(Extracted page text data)
Content starts

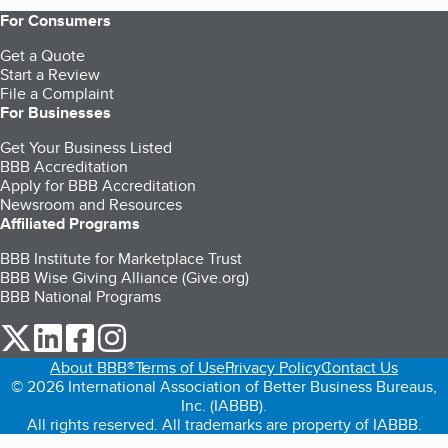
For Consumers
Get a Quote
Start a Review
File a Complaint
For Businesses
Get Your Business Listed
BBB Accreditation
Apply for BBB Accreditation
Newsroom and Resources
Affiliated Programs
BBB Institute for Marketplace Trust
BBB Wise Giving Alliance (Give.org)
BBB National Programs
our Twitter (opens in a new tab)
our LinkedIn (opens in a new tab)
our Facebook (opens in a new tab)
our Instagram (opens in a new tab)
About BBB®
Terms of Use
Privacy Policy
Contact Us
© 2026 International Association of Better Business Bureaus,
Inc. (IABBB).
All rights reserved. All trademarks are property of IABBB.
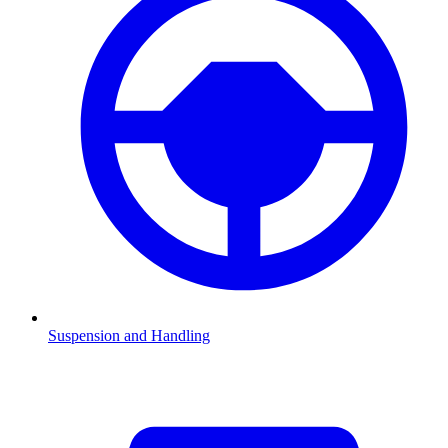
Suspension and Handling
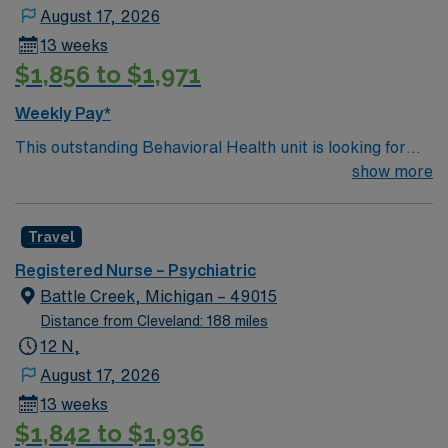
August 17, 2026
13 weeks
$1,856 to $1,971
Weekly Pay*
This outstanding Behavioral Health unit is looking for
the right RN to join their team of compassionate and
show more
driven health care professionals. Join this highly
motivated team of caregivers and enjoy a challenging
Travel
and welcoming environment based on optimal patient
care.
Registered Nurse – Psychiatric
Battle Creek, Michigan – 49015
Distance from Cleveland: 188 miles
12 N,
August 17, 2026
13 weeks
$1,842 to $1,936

Content ends

** How to complete this task **
For every line above that has "opens" in it, copy the line.

** Response to this task **
our Twitter (opens in a new tab)
our LinkedIn (opens in a new tab)
our Facebook (opens in a new tab)
our Instagram (opens in a new tab)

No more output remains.